Традиционный кальвинизм защищался с духом, утверждая так яростно, что это все еще живая вера, что труп еще не является подлинным трупом, что ему удалось по крайней мере отложить собственное погребение. Он был глубоко укоренен в инерции обычая, но интеллектуально находился в действительно отчаянном положении. Он медленно распадался от сухой гнили, которой были поражены и служитель, и теология. С его главными предпосылками, молчаливо отрицаемыми опытом янки, ему не повезло в том, что его защищала столь лишенная юмора и неуклюжая порода теологов, когда-либо споривших о любящей доброте Бога. Цепляясь за защиты, которые Джонатан Эдвардс воздвиг против вторжения идей старого мира, он декламировал свои догмы и проклинал человеческий род с утомительным повторением. Перемолотая солома — плохой корм, и после двухчасовой битвы с потенциальными неверностями многие добрые служители сходили с кафедры, сетуя, что их увещевания были потрачены на «поколение, невосприимчивое к проповедям, пресыщенное евангелием». Тем не менее, он верно возвращался в свой кабинет, чтобы провести день в споре с предполагаемым арминианином и в плетении систем из паутины между изъеденными червями стропилами, совершенно не обращая внимания на мир здравого смысла за своими стенами. Трудности, в которых оказались те старые кальвинисты, очень вероятно, казались им трагическими; но для последующих поколений, наделенных некоторой спасительной благодатью юмора, ситуация была не без своей остроты. Добрые люди были, несомненно, пойманы в мучительную дилемму. Они трудились колоссально, чтобы и сидеть крепко в старой догме детерминизма, и все же выкрутиться; сохранить избрание и осуждение, и все же вставить как-то тонкий край личной ответственности; доказать к удовлетворению скамьи, что человек и связан, и свободен.
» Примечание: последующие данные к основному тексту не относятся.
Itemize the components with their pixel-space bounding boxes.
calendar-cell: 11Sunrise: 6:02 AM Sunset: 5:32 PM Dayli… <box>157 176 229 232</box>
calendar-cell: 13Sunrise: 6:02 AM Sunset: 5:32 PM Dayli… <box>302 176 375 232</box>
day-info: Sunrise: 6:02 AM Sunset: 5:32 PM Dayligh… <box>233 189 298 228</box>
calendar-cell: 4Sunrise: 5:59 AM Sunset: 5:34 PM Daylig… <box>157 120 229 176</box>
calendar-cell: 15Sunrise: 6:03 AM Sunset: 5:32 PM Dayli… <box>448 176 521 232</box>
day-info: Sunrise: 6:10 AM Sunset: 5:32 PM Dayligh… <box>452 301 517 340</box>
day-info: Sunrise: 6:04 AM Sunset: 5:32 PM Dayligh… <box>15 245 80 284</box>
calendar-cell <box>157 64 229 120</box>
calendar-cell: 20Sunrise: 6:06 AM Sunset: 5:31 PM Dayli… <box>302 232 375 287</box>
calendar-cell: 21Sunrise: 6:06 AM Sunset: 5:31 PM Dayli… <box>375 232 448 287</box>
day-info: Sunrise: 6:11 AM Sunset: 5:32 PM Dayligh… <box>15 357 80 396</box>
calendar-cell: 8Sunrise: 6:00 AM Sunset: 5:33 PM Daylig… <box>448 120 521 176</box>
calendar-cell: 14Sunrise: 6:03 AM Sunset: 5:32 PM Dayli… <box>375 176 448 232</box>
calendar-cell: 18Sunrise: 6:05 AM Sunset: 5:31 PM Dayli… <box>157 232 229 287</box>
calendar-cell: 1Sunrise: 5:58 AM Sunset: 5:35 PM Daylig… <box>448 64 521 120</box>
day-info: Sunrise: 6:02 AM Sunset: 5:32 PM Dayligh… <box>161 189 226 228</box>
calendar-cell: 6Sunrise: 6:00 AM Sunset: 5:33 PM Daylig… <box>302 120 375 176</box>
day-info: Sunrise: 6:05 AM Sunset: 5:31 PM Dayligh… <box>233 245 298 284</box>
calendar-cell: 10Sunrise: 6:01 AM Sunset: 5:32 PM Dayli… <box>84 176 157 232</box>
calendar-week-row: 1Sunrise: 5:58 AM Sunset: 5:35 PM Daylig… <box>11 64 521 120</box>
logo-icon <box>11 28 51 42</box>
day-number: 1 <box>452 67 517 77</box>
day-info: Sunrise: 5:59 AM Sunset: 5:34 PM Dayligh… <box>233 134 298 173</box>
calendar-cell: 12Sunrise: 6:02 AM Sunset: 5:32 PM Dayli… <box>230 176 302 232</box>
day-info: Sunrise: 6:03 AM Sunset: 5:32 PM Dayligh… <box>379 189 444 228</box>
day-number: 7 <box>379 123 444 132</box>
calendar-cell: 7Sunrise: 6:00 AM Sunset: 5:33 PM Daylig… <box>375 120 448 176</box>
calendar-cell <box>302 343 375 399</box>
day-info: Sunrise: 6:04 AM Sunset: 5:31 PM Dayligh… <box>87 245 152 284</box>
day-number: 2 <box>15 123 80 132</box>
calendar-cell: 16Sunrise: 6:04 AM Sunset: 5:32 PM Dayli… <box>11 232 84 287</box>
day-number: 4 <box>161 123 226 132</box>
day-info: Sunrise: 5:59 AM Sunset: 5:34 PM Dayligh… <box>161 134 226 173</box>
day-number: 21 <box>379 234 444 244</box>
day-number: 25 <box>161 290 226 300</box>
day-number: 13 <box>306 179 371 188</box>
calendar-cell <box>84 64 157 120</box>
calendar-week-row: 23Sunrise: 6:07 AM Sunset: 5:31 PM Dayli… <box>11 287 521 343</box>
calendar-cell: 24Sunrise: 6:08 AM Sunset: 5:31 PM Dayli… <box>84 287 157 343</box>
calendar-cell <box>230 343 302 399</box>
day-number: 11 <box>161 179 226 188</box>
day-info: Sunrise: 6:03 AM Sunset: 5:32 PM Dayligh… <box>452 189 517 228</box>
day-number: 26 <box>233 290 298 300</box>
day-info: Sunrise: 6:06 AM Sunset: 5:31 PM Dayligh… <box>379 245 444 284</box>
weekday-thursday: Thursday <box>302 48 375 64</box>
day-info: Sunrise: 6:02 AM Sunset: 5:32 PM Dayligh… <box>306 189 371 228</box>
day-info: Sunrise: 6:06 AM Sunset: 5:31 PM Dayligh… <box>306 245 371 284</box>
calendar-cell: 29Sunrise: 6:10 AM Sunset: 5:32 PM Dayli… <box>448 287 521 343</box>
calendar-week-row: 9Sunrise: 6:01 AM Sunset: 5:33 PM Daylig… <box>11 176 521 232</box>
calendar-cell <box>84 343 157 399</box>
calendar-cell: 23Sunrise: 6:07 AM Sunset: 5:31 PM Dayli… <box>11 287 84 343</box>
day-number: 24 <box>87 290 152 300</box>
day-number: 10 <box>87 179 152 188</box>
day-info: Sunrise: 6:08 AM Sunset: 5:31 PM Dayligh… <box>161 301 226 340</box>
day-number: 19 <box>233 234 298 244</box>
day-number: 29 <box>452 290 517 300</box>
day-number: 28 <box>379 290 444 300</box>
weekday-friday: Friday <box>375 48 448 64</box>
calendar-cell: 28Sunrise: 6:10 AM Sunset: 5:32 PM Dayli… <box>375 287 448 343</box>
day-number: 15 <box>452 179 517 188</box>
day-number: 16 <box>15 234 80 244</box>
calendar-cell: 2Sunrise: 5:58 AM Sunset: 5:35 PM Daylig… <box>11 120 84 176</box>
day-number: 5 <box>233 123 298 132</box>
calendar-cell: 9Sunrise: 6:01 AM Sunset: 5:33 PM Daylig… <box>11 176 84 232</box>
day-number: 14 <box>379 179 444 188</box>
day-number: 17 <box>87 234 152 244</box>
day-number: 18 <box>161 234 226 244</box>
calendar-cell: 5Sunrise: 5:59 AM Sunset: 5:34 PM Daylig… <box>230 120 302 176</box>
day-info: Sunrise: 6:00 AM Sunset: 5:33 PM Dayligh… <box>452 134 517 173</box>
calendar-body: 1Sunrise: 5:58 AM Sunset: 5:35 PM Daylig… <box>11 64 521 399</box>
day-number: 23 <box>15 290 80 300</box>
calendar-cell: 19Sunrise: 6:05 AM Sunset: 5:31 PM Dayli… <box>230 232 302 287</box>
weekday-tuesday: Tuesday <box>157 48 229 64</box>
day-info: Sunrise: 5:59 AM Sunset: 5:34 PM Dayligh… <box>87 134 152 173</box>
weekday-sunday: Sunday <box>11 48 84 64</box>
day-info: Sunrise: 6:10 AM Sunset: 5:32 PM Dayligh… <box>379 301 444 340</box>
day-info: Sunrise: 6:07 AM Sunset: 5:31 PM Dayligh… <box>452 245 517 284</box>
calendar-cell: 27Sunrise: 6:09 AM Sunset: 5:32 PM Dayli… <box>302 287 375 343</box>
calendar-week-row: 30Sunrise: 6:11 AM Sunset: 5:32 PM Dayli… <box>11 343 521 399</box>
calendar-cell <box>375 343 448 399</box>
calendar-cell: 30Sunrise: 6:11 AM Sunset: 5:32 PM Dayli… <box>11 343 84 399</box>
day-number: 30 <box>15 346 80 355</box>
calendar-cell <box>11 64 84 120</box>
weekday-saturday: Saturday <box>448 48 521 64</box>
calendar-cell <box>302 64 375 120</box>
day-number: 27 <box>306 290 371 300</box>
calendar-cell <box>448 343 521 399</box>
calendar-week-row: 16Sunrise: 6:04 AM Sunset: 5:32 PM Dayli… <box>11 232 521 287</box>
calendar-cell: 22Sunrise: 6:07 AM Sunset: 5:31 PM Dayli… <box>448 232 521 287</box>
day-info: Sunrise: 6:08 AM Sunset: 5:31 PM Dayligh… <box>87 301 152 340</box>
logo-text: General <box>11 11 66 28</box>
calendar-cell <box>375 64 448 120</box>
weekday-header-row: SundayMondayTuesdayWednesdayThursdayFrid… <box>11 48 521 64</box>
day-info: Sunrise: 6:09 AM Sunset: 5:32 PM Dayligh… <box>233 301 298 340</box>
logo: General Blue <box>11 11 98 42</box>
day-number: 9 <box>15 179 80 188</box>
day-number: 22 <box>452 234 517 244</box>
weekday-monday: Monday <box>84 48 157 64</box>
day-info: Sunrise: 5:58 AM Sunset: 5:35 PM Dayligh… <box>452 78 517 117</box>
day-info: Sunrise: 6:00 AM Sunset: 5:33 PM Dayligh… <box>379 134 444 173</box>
Это была тяжелая необходимость — проклинать человека предопределением и «все же вымучить достаточно свободы для него, чтобы быть прилично проклятым», как заметил поздний критик; отправлять его в ад божественным указом, но доказывать, что он пошел туда по своей собственной воле. Тем не менее, они должны были сделать эту невозможную вещь, если хотели оправдать свою теологию перед конгрегациями здравого смысла, которые дрейфовали в безразличие.